■ REQUIRED WORK ■
For every line in the material, print that line exactly.

---*---

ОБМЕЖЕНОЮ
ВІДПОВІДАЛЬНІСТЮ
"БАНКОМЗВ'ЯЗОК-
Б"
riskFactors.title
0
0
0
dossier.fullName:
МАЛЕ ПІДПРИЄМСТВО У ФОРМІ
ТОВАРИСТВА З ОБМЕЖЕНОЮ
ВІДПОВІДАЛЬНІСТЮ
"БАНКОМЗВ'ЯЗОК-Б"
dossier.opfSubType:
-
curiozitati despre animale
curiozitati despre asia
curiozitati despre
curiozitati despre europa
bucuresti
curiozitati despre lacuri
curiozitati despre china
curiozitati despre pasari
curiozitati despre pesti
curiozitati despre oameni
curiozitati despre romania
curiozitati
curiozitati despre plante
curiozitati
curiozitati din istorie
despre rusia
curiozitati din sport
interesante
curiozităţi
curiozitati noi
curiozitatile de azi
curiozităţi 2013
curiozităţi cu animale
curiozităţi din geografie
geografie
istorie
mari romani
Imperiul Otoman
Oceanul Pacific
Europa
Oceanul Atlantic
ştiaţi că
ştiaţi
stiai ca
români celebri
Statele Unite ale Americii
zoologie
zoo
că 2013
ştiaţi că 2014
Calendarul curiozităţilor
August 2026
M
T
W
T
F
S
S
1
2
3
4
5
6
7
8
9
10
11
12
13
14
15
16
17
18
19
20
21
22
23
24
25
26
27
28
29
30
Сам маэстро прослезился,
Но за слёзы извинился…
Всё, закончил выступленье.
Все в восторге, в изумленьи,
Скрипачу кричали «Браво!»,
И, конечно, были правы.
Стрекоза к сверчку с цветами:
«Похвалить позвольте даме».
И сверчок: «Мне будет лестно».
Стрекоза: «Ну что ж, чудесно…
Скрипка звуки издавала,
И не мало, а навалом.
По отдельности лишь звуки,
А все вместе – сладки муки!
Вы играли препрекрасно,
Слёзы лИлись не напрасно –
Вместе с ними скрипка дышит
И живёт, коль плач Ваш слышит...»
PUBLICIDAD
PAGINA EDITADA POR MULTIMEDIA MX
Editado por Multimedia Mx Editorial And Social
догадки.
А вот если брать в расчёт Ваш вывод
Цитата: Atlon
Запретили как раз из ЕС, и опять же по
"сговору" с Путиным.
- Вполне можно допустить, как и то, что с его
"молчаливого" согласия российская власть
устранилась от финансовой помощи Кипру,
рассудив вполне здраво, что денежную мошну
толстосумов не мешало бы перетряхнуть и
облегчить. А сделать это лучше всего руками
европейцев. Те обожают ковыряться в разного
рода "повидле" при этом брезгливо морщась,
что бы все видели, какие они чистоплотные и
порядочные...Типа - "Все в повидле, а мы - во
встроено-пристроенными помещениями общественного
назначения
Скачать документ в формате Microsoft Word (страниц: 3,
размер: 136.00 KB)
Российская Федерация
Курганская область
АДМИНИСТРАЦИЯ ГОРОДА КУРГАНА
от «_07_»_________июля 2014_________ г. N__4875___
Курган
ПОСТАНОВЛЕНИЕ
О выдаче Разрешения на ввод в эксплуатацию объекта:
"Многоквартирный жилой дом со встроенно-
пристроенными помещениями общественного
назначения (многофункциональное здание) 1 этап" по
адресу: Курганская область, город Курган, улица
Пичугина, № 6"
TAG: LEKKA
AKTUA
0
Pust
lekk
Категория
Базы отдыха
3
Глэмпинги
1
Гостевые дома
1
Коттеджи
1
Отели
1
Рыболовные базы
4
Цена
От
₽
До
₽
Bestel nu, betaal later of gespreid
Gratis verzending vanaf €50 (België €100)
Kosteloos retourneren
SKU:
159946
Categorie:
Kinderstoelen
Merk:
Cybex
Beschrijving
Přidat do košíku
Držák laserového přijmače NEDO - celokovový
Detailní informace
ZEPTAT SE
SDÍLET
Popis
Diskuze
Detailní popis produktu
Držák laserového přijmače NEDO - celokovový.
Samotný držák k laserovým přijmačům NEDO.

---*---

■ RESPONSE TO THE EXERCISE ■
ОБМЕЖЕНОЮ
ВІДПОВІДАЛЬНІСТЮ
"БАНКОМЗВ'ЯЗОК-
Б"
riskFactors.title
0
0
0
dossier.fullName:
МАЛЕ ПІДПРИЄМСТВО У ФОРМІ
ТОВАРИСТВА З ОБМЕЖЕНОЮ
ВІДПОВІДАЛЬНІСТЮ
"БАНКОМЗВ'ЯЗОК-Б"
dossier.opfSubType:
-
curiozitati despre animale
curiozitati despre asia
curiozitati despre
curiozitati despre europa
bucuresti
curiozitati despre lacuri
curiozitati despre china
curiozitati despre pasari
curiozitati despre pesti
curiozitati despre oameni
curiozitati despre romania
curiozitati
curiozitati despre plante
curiozitati
curiozitati din istorie
despre rusia
curiozitati din sport
interesante
curiozităţi
curiozitati noi
curiozitatile de azi
curiozităţi 2013
curiozităţi cu animale
curiozităţi din geografie
geografie
istorie
mari romani
Imperiul Otoman
Oceanul Pacific
Europa
Oceanul Atlantic
ştiaţi că
ştiaţi
stiai ca
români celebri
Statele Unite ale Americii
zoologie
zoo
că 2013
ştiaţi că 2014
Calendarul curiozităţilor
August 2026
M
T
W
T
F
S
S
1
2
3
4
5
6
7
8
9
10
11
12
13
14
15
16
17
18
19
20
21
22
23
24
25
26
27
28
29
30
Сам маэстро прослезился,
Но за слёзы извинился…
Всё, закончил выступленье.
Все в восторге, в изумленьи,
Скрипачу кричали «Браво!»,
И, конечно, были правы.
Стрекоза к сверчку с цветами:
«Похвалить позвольте даме».
И сверчок: «Мне будет лестно».
Стрекоза: «Ну что ж, чудесно…
Скрипка звуки издавала,
И не мало, а навалом.
По отдельности лишь звуки,
А все вместе – сладки муки!
Вы играли препрекрасно,
Слёзы лИлись не напрасно –
Вместе с ними скрипка дышит
И живёт, коль плач Ваш слышит...»
PUBLICIDAD
PAGINA EDITADA POR MULTIMEDIA MX
Editado por Multimedia Mx Editorial And Social
догадки.
А вот если брать в расчёт Ваш вывод
Цитата: Atlon
Запретили как раз из ЕС, и опять же по
"сговору" с Путиным.
- Вполне можно допустить, как и то, что с его
"молчаливого" согласия российская власть
устранилась от финансовой помощи Кипру,
рассудив вполне здраво, что денежную мошну
толстосумов не мешало бы перетряхнуть и
облегчить. А сделать это лучше всего руками
европейцев. Те обожают ковыряться в разного
рода "повидле" при этом брезгливо морщась,
что бы все видели, какие они чистоплотные и
порядочные...Типа - "Все в повидле, а мы - во
встроено-пристроенными помещениями общественного
назначения
Скачать документ в формате Microsoft Word (страниц: 3,
размер: 136.00 KB)
Российская Федерация
Курганская область
АДМИНИСТРАЦИЯ ГОРОДА КУРГАНА
от «_07_»_________июля 2014_________ г. N__4875___
Курган
ПОСТАНОВЛЕНИЕ
О выдаче Разрешения на ввод в эксплуатацию объекта:
"Многоквартирный жилой дом со встроенно-
пристроенными помещениями общественного
назначения (многофункциональное здание) 1 этап" по
адресу: Курганская область, город Курган, улица
Пичугина, № 6"
TAG: LEKKA
AKTUA
0
Pust
lekk
Категория
Базы отдыха
3
Глэмпинги
1
Гостевые дома
1
Коттеджи
1
Отели
1
Рыболовные базы
4
Цена
От
₽
До
₽
Bestel nu, betaal later of gespreid
Gratis verzending vanaf €50 (België €100)
Kosteloos retourneren
SKU:
159946
Categorie:
Kinderstoelen
Merk:
Cybex
Beschrijving
Přidat do košíku
Držák laserového přijmače NEDO - celokovový
Detailní informace
ZEPTAT SE
SDÍLET
Popis
Diskuze
Detailní popis produktu
Držák laserového přijmače NEDO - celokovový.
Samotný držák k laserovým přijmačům NEDO.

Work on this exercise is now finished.